Gülen’i uyarıyorum, halk şakirtlerini sınıra kadar kovalar!
Dersane tartışmaları başladığında.. “Dersaneler gerçekten bir sorun.. Ne olur ki kapanırsa? İtiraz ederseniz, korkarım ki daha büyük felaketlere sebep olabilirsiniz!
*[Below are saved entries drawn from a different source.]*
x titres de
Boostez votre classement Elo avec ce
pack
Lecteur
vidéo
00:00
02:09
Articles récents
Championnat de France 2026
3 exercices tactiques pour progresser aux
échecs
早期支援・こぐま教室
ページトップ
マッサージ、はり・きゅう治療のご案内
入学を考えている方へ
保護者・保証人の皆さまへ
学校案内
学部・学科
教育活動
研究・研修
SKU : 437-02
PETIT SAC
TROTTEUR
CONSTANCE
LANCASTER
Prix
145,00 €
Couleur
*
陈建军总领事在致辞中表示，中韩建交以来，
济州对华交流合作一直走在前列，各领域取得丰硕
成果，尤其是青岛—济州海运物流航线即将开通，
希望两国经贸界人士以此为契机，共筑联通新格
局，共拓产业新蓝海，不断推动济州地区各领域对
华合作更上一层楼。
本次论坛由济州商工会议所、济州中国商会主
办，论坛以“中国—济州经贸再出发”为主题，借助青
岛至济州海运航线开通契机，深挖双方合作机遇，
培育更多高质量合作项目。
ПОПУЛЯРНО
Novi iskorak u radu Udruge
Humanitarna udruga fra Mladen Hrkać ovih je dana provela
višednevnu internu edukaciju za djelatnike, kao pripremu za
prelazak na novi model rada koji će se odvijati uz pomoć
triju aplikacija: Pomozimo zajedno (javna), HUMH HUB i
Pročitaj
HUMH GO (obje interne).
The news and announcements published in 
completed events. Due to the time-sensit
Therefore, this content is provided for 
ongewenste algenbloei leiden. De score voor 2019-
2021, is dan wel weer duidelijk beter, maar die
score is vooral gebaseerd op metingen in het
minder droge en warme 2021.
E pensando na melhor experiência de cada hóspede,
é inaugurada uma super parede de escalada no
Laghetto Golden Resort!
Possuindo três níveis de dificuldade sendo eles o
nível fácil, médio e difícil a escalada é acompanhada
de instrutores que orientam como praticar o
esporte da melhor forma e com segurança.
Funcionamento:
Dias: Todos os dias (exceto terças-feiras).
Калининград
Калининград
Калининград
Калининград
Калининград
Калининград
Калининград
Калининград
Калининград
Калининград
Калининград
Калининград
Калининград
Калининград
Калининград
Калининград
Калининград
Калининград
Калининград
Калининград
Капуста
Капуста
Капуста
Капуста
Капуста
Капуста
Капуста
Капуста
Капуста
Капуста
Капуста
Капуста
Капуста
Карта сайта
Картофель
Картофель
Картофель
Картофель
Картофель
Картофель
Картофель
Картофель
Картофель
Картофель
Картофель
Okullarınız var.. Televizyonlarınız...
Dersane tartışmaları başladığında..
“Dersaneler gerçekten bir sorun.. Ne olur ki kapanırsa? İtiraz ederseniz, korkarım ki daha büyük felaketlere sebep olabilirsiniz! Okullarınız var.. Televizyonlarınız var.. Var oğlu var! Onlara da zarar gelebilir!” uyarısı yaptık..
“Bize kim ne yapabilir ki?” cakası ile..
Tepeden baktılar..
17 Aralık ihanetine imza attılar..
Devlet olan-biteni seyir mi edecekti?
Gereken cevabı hemen verdi.. İhanete imza atan polis müdürleri görevden alındı..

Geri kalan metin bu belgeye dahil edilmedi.